& Lt; high-performance mysql & gt; Note 2, high-performance mysql Note 2

Source: Internet
Author: User

<High-performance mysql> NOTE 2: High-Performance mysql Note 2

Reprinted Please note:TheViper http://www.cnblogs.com/TheViper

Mysql query statement Optimization in this article

  • Requested unnecessary data?

Typical Case: query records that are not required. When multiple tables are joined, all columns are returned. All columns are always retrieved and the same data is queried repeatedly.

  • Are you scanning additional records?

The simplest measure of query overhead.

  •  Access type

When evaluating the query overhead, you need to consider the cost of finding a row of data from the table. mysql has many ways to find and return a row of results. Some access methods may require scanning many rows to return a row of results, or some methods may return results without scanning.

In the EXPLAIN statement, the type column reflects the access type. There are many access types, from full table scan to index scan, range scan, unique index query, constant reference, and so on. The speed is from slow to fast, and the number of scanned rows is also small to large.

Therefore, we should try our best to avoid allowing each SQL statement to scan the entire table.

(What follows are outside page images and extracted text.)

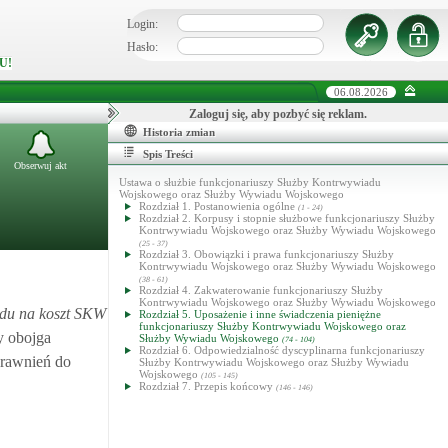
Login:
Hasło:
U!
06.08.2026
Zaloguj się, aby pozbyć się reklam.
Historia zmian
Spis Treści
Obserwuj akt
Ustawa o służbie funkcjonariuszy Służby Kontrwywiadu
Wojskowego oraz Służby Wywiadu Wojskowego
Rozdział 1. Postanowienia ogólne
(1 - 24)
Rozdział 2. Korpusy i stopnie służbowe funkcjonariuszy Służby
Kontrwywiadu Wojskowego oraz Służby Wywiadu Wojskowego
(25 - 37)
Rozdział 3. Obowiązki i prawa funkcjonariuszy Służby
Kontrwywiadu Wojskowego oraz Służby Wywiadu Wojskowego
(38 - 61)
Rozdział 4. Zakwaterowanie funkcjonariuszy Służby
Kontrwywiadu Wojskowego oraz Służby Wywiadu Wojskowego
zdu na koszt SKW
Rozdział 5. Uposażenie i inne świadczenia pieniężne
funkcjonariuszy Służby Kontrwywiadu Wojskowego oraz
by obojga
Służby Wywiadu Wojskowego
(74 - 104)
Rozdział 6. Odpowiedzialność dyscyplinarna funkcjonariuszy
rawnień do
Służby Kontrwywiadu Wojskowego oraz Służby Wywiadu
Wojskowego
(105 - 145)
Rozdział 7. Przepis końcowy
(146 - 146)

If you cannot find a proper access type for the query, the best solution is to add a suitable index, as mentioned in the previous article. The index allows mysql to find the desired records in the most efficient way and with the least number of rows scanned.

Generally, mysql has three ways to apply the where condition. From good to bad:

  • Use the where condition in the index to filter records that do not match. This is done at the storage engine layer.
  • Use index overwrite scan (using index appears in the extra column) to return records, filter unwanted records directly from the index, and return hit results. This is done at the mysql service layer, but there is no need to return to the table to query records.
  • Return data from the table, and then filter records that do not meet the conditions (where appears in the extra column). This is done at the mysql service layer. mysql needs to read the records from the data table and then filter them out.

If a large amount of data is scanned in the query, only a small number of rows are returned. You can try the following method to optimize it.

  • The index overwrite scan is used to place all the columns that need to be used in the index. In this way, the storage engine can return results without returning the corresponding rows to the table.
  • Change the table structure, for example, using a separate summary table
  • Rewrite this complex query so that the mysql optimizer can execute this query in a more optimized way.

 

  • Refactored Query Method

Is one complex query or multiple simple queries?

In traditional implementation, the database layer is always emphasized to do as much work as possible. The logic of this is that network communication, query parsing, and optimization are always considered a very high price.

However, this idea is not applicable to mysql. mysql is designed to make connections and disconnections very light and efficient in returning a small query result. In addition, the current network speed is much faster than before, regardless of bandwidth or latency. In some versions of mysql, more than 0.1 million queries per second can be run even on a common server. Even a gigabit Nic can easily meet more than 2000 queries per second.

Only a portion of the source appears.